The man tipped to be Germany’s next leader could rely on support from the far-right Alternative for Germany (AfD) party for the second time in a week, a move that has been widely condemned.
Friedrich Merz, the leader of the conservative CDU party, may need AfD votes to pass legislation toughening immigration laws.
Former chancellor Angela Merkel has accused him of turning his back on a previous pledge not to work with AfD in the Bundestag.
Merz has defended his actions as “necessary” and said that he had not sought nor wanted AfD’s support.
“A right decision doesn’t become wrong just because the wrong people agree to it,” he said.
As Friday’s proceedings went on, party leaders frantically tried to get MPs onside, with Merz facing a rebellion from centrists in his party.
The CDU leader has been hoping that a tougher stance on migration will win voters from the AfD. But his reliance on that party for this vote risks losing more moderate voters.
Thousands of people took to the streets of Germany on Thursday night in opposition to the CDU’s cooperation with the far-right.
The CDU is leading in the polls ahead of Germany’s snap election next month.
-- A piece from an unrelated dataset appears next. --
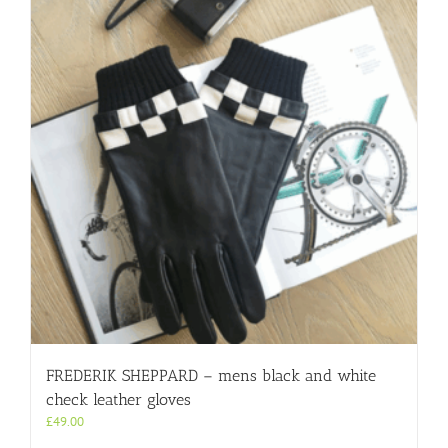
FREDERIK SHEPPARD – mens black and white
check leather gloves
£
49.00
The AfD is currently polling in second place, although Merz has ruled out any kind of coalition with them.
While Wednesday’s vote saw a non-binding motion over changes to immigration law pass through parliament, actual legislation will be tabled on Friday aimed at curbing immigration numbers and family reunion rights.
However, his proposed measures are highly unlikely to come into effect this side of February’s snap election and – if they did – could clash with EU law.
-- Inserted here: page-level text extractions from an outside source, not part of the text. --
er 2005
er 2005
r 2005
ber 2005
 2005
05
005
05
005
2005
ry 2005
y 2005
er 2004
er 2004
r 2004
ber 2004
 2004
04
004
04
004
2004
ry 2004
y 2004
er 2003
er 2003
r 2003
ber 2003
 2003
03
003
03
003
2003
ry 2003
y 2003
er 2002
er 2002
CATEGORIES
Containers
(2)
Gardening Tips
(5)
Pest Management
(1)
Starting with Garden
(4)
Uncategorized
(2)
The proposed legislation is opposed by parties including current Chancellor Olaf Scholz’s Social Democrats (SPD). Scholz is among those to have criticised Merz’s reliance on the AfD, calling it an “unforgivable mistake”.
“Since the founding of the Federal Republic of Germany over 75 years ago, there has always been a clear consensus among all democrats in our parliaments: we do not make common cause with the far right,” he said.
In her rare intervention in politics, Merkel said he was breaking a pledge made in November to work with the Social Democratic Party and the Greens to pass legislation, not the AfD. She described the pledge as an “expression of great state political responsibility”.
Alice Weidel, the leader of the AfD, meanwhile, accused mainstream parties on Wednesday of disrespecting German voters by refusing to work with her party.
Sections of the AfD have been classed as right-wing extremists by domestic intelligence.
Wednesday’s vote saw Germany’s already fraught debate on immigration has flared up following a series of fatal attacks where the suspect is an asylum-seeker, most recently in the city of Aschaffenburg.
It has become a central issue in campaigning for the election, which was triggered by the collapse of Scholz’s governing coalition.